• [DATA IN THIS EXERCISE]
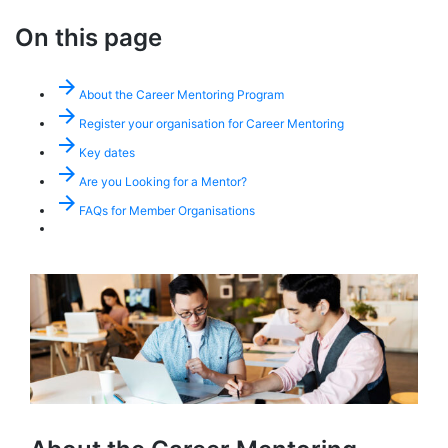
On this page
arrow_forward
About the Career Mentoring Program
arrow_forward
Register your organisation for Career Mentoring
arrow_forward
Key dates
arrow_forward
Are you Looking for a Mentor?
arrow_forward
FAQs for Member Organisations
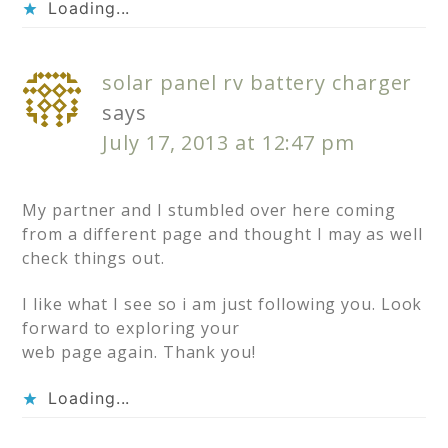
Loading...
solar panel rv battery charger
says
July 17, 2013 at 12:47 pm
My partner and I stumbled over here coming
from a different page and thought I may as well
check things out.
I like what I see so i am just following you. Look
forward to exploring your
web page again. Thank you!
Loading...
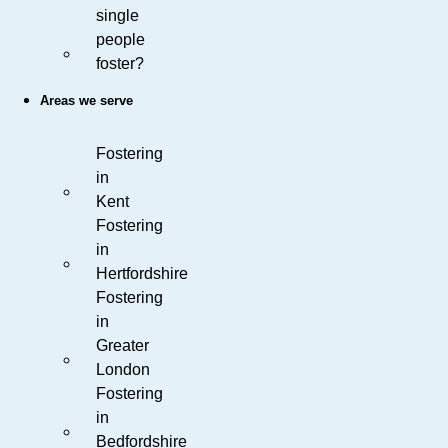
single
people
foster?
Areas we serve
Fostering
in
Kent
Fostering
in
Hertfordshire
Fostering
in
Greater
London
Fostering
in
Bedfordshire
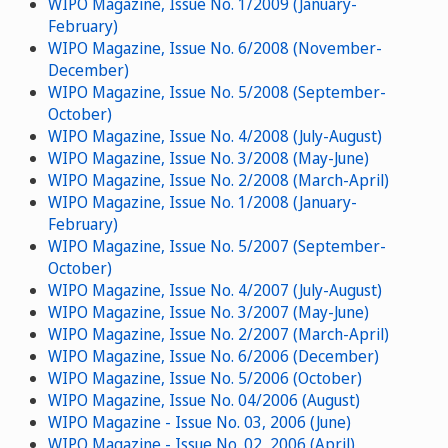
WIPO Magazine, Issue No. 1/2009 (January-
February)
WIPO Magazine, Issue No. 6/2008 (November-
December)
WIPO Magazine, Issue No. 5/2008 (September-
October)
WIPO Magazine, Issue No. 4/2008 (July-August)
WIPO Magazine, Issue No. 3/2008 (May-June)
WIPO Magazine, Issue No. 2/2008 (March-April)
WIPO Magazine, Issue No. 1/2008 (January-
February)
WIPO Magazine, Issue No. 5/2007 (September-
October)
WIPO Magazine, Issue No. 4/2007 (July-August)
WIPO Magazine, Issue No. 3/2007 (May-June)
WIPO Magazine, Issue No. 2/2007 (March-April)
WIPO Magazine, Issue No. 6/2006 (December)
WIPO Magazine, Issue No. 5/2006 (October)
WIPO Magazine, Issue No. 04/2006 (August)
WIPO Magazine - Issue No. 03, 2006 (June)
WIPO Magazine - Issue No. 02, 2006 (April)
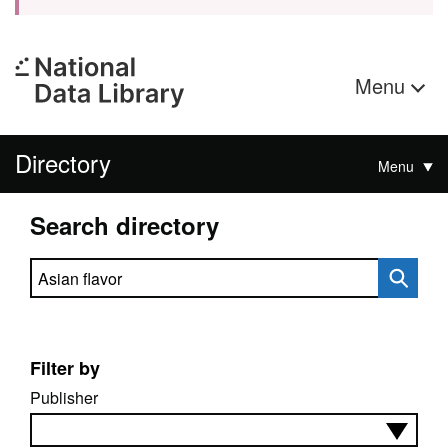
Menu
Directory
Menu
Search directory
Search directory
Filter by
Publisher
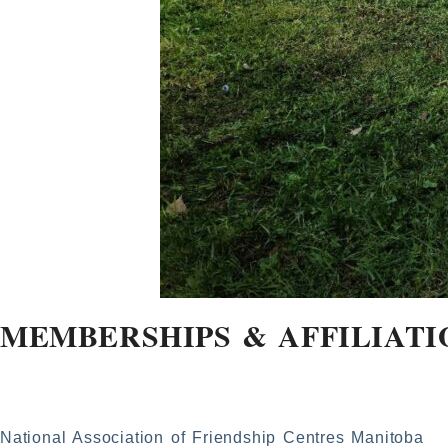
MEMBERSHIPS & AFFILIATI
National Association of Friendship Centres Manitoba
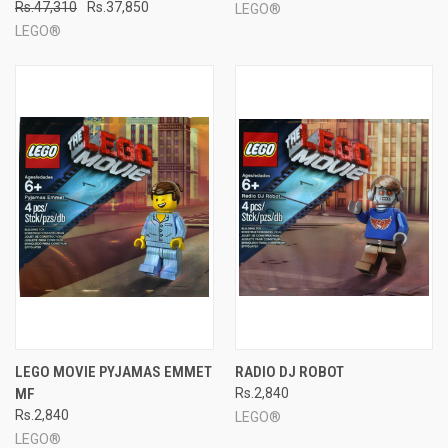
Rs.47,310
Rs.37,850
LEGO®
LEGO®
LEGO MOVIE PYJAMAS EMMET
RADIO DJ ROBOT
MF
Rs.2,840
Rs.2,840
LEGO®
LEGO®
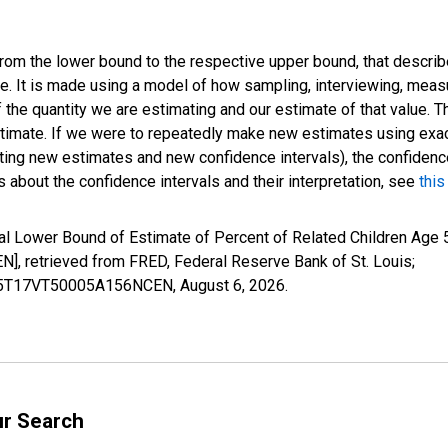
 from the lower bound to the respective upper bound, that describ
ate. It is made using a model of how sampling, interviewing, meas
 the quantity we are estimating and our estimate of that value. T
estimate. If we were to repeatedly make new estimates using ex
ing new estimates and new confidence intervals), the confidence 
 about the confidence intervals and their interpretation, see
this
l Lower Bound of Estimate of Percent of Related Children Age 5
 retrieved from FRED, Federal Reserve Bank of St. Louis;
ILB5T17VT50005A156NCEN,
August 6, 2026
.
ur Search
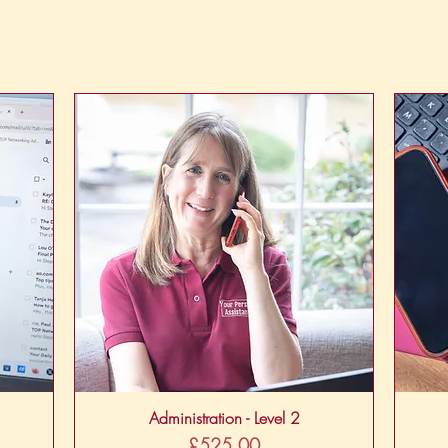
Quick View
Administration - Level 2
Price
£525.00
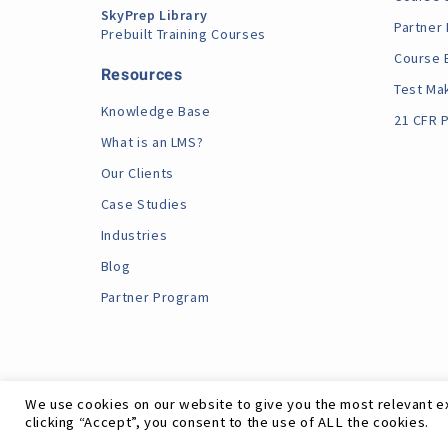
SkyPrep Library
Partner
Prebuilt Training Courses
Course 
Resources
Test Ma
Knowledge Base
21 CFR P
What is an LMS?
Our Clients
Case Studies
Industries
Blog
Partner Program
We use cookies on our website to give you the most relevant e
clicking “Accept”, you consent to the use of ALL the cookies.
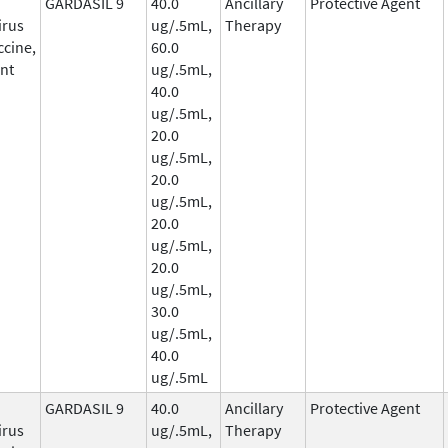
GARDASIL 9
40.0
Ancillary
Protective Agent
irus
ug/.5mL,
Therapy
ccine,
60.0
nt
ug/.5mL,
40.0
ug/.5mL,
20.0
ug/.5mL,
20.0
ug/.5mL,
20.0
ug/.5mL,
20.0
ug/.5mL,
30.0
ug/.5mL,
40.0
ug/.5mL
GARDASIL 9
40.0
Ancillary
Protective Agent
irus
ug/.5mL,
Therapy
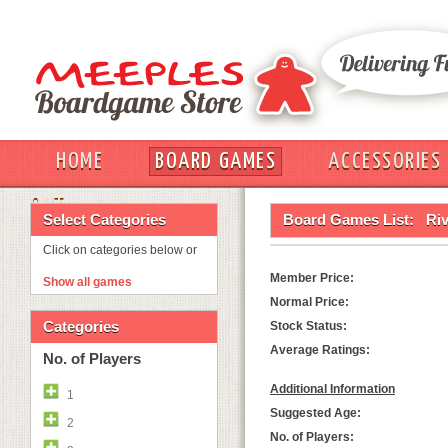
HOME
BOARD GAMES
ACCESSORIES
OUT
Select Categories
Board Games List:
Ri
Click on categories below or
Member Price:
Show all games
Normal Price:
Categories
Stock Status:
Average Ratings:
No. of Players
Additional Information
1
Suggested Age:
2
No. of Players:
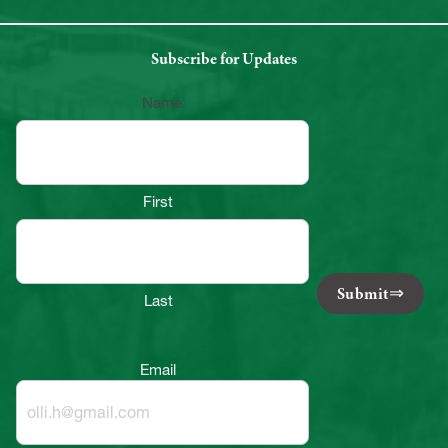
Subscribe for Updates
Name
First
Submit
Last
Email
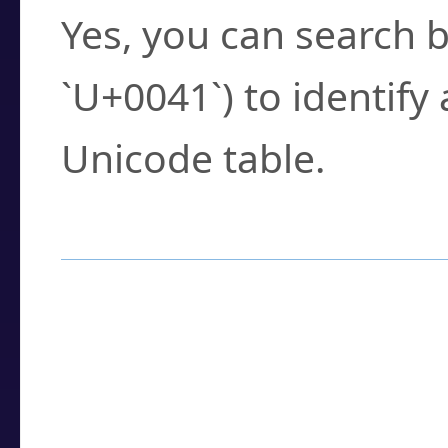
Yes, you can search b
`U+0041`) to identify
Unicode table.
How to Use the U
Enter a
character
,
w
search field.
Browse the results t
you need.
Click or select the ch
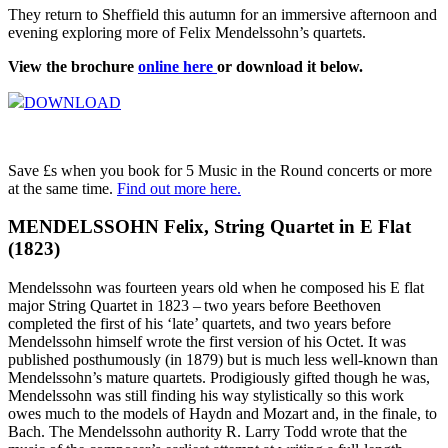
They return to Sheffield this autumn for an immersive afternoon and
evening exploring more of Felix Mendelssohn’s quartets.
View the brochure
online here
or download it below.
DOWNLOAD
Save £s when you book for 5 Music in the Round concerts or more
at the same time.
Find out more here.
MENDELSSOHN Felix, String Quartet in E Flat
(1823)
Mendelssohn was fourteen years old when he composed his E flat
major String Quartet in 1823 – two years before Beethoven
completed the first of his ‘late’ quartets, and two years before
Mendelssohn himself wrote the first version of his Octet. It was
published posthumously (in 1879) but is much less well-known than
Mendelssohn’s mature quartets. Prodigiously gifted though he was,
Mendelssohn was still finding his way stylistically so this work
owes much to the models of Haydn and Mozart and, in the finale, to
Bach. The Mendelssohn authority R. Larry Todd wrote that the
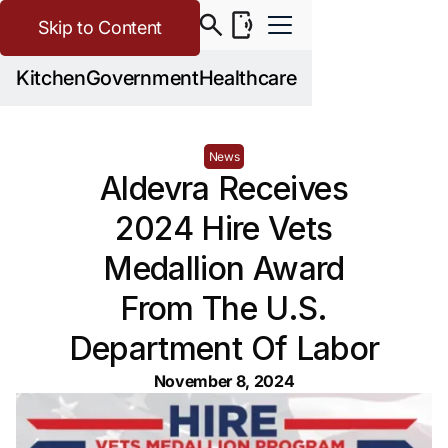
Skip to Content
Kitchen
Government
Healthcare
News
Aldevra Receives
2024 Hire Vets
Medallion Award
From The U.S.
Department Of Labor
November 8, 2024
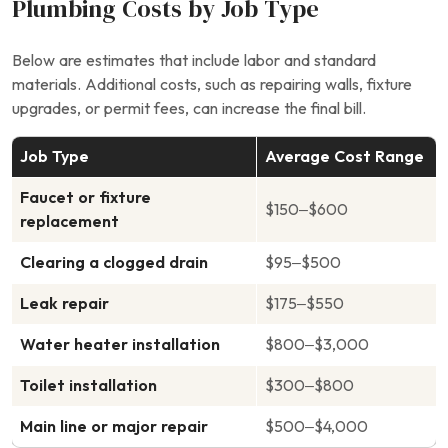
Plumbing Costs by Job Type
Below are estimates that include labor and standard
materials. Additional costs, such as repairing walls, fixture
upgrades, or permit fees, can increase the final bill.
Job Type
Average Cost Range
Faucet or fixture
$150–$600
replacement
Clearing a clogged drain
$95–$500
Leak repair
$175–$550
Water heater installation
$800–$3,000
Toilet installation
$300–$800
Main line or major repair
$500–$4,000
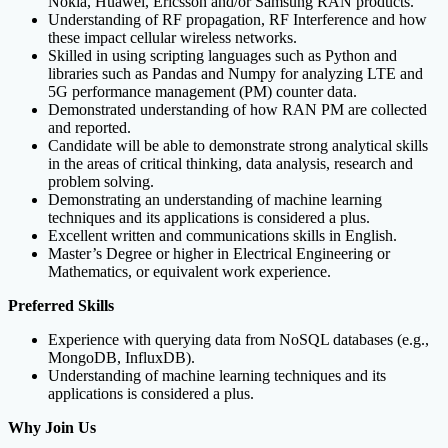
Nokia, Huawei, Ericsson and/or Samsung RAN products.
Understanding of RF propagation, RF Interference and how
these impact cellular wireless networks.
Skilled in using scripting languages such as Python and
libraries such as Pandas and Numpy for analyzing LTE and
5G performance management (PM) counter data.
Demonstrated understanding of how RAN PM are collected
and reported.
Candidate will be able to demonstrate strong analytical skills
in the areas of critical thinking, data analysis, research and
problem solving.
Demonstrating an understanding of machine learning
techniques and its applications is considered a plus.
Excellent written and communications skills in English.
Master’s Degree or higher in Electrical Engineering or
Mathematics, or equivalent work experience.
Preferred Skills
Experience with querying data from NoSQL databases (e.g.,
MongoDB, InfluxDB).
Understanding of machine learning techniques and its
applications is considered a plus.
Why Join Us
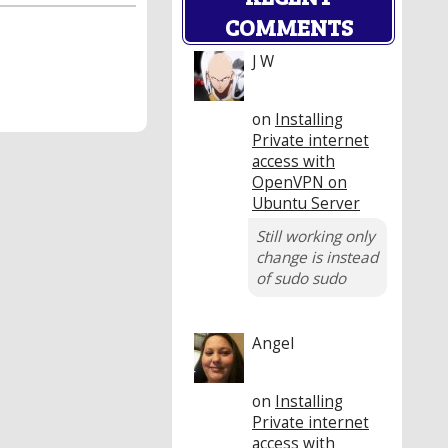
COMMENTS
J W
on
Installing
Private internet
access with
OpenVPN on
Ubuntu Server
Still working only
change is instead
of sudo sudo
Angel
on
Installing
Private internet
access with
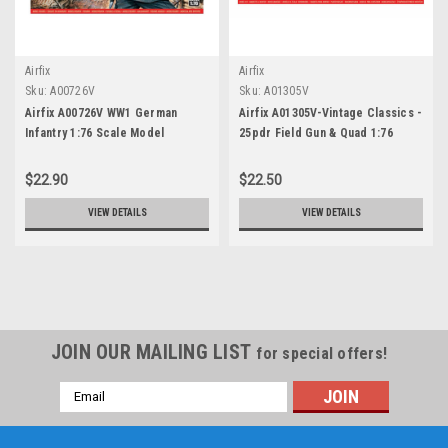
Airfix
Airfix
Sku:
A00726V
Sku:
A01305V
Airfix A00726V WW1 German
Airfix A01305V-Vintage Classics -
Infantry 1:76 Scale Model
25pdr Field Gun & Quad 1:76
Figures
Scale
$22.90
$22.50
VIEW DETAILS
VIEW DETAILS
JOIN OUR MAILING LIST
for special offers!
Email
Address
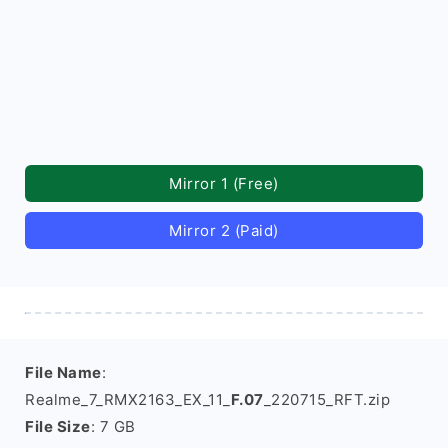
Mirror 1 (Free)
Mirror 2 (Paid)
File Name
:
Realme_7_RMX2163_EX_11_
F.07
_220715_RFT.zip
File Size
: 7 GB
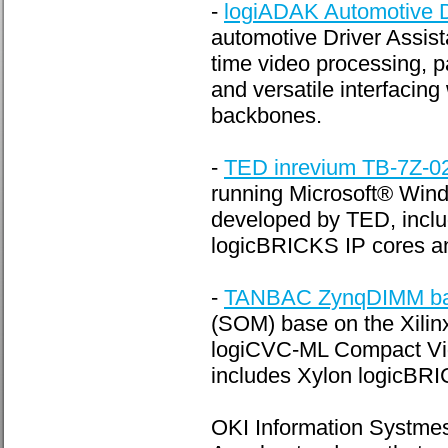
-
logiADAK Automotive D
automotive Driver Assista
time video processing, p
and versatile interfacin
backbones.
-
TED inrevium TB-7Z-
running Microsoft® W
developed by TED, inclu
logicBRICKS IP cores an
-
TANBAC ZynqDIMM bas
(SOM) base on the Xili
logiCVC-ML Compact Vide
includes Xylon logicBRIC
OKI Information Systme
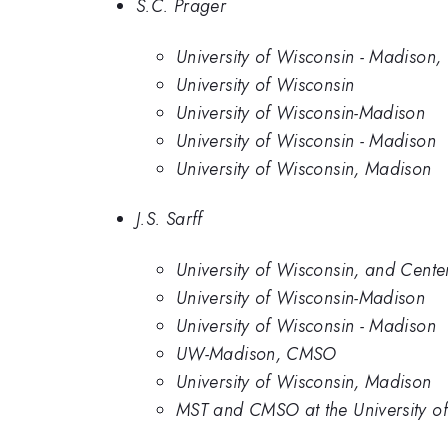
S.C. Prager
University of Wisconsin - Madison,
University of Wisconsin
University of Wisconsin-Madison
University of Wisconsin - Madison
University of Wisconsin, Madison
J.S. Sarff
University of Wisconsin, and Cente
University of Wisconsin-Madison
University of Wisconsin - Madison
UW-Madison, CMSO
University of Wisconsin, Madison
MST and CMSO at the University o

• [EXERCISE]
Copy the lines above exactly, starting at the one with "MEMBERSHIPS & AFFILIATI" and ending at the one with "Show all games", both included. Leave out any pictures and add nothing else.

• [RESPONSE]
MEMBERSHIPS & AFFILIATI
National Association of Friendship Centres Manitoba
Rs.47,310
Rs.37,850
LEGO®
LEGO®
LEGO MOVIE PYJAMAS EMMET
RADIO DJ ROBOT
MF
Rs.2,840
Rs.2,840
LEGO®
LEGO®
 from the lower bound to the respective upper bound, that describ
ate. It is made using a model of how sampling, interviewing, meas
 the quantity we are estimating and our estimate of that value. T
estimate. If we were to repeatedly make new estimates using ex
ing new estimates and new confidence intervals), the confidence 
 about the confidence intervals and their interpretation, see
this
l Lower Bound of Estimate of Percent of Related Children Age 5
 retrieved from FRED, Federal Reserve Bank of St. Louis;
ILB5T17VT50005A156NCEN,
August 6, 2026
.
ur Search
Quick View
Administration - Level 2
Price
£525.00
SkyPrep Library
Partner
Prebuilt Training Courses
Course 
Resources
Test Ma
Knowledge Base
21 CFR P
What is an LMS?
Our Clients
Case Studies
Industries
Blog
Partner Program
We use cookies on our website to give you the most relevant e
clicking “Accept”, you consent to the use of ALL the cookies.
GARDASIL 9
40.0
Ancillary
Protective Agent
irus
ug/.5mL,
Therapy
ccine,
60.0
nt
ug/.5mL,
40.0
ug/.5mL,
20.0
ug/.5mL,
20.0
ug/.5mL,
20.0
ug/.5mL,
20.0
ug/.5mL,
30.0
ug/.5mL,
40.0
ug/.5mL
GARDASIL 9
40.0
Ancillary
Protective Agent
irus
ug/.5mL,
Therapy
HOME
BOARD GAMES
ACCESSORIES
OUT
Select Categories
Board Games List:
Ri
Click on categories below or
Member Price:
Show all games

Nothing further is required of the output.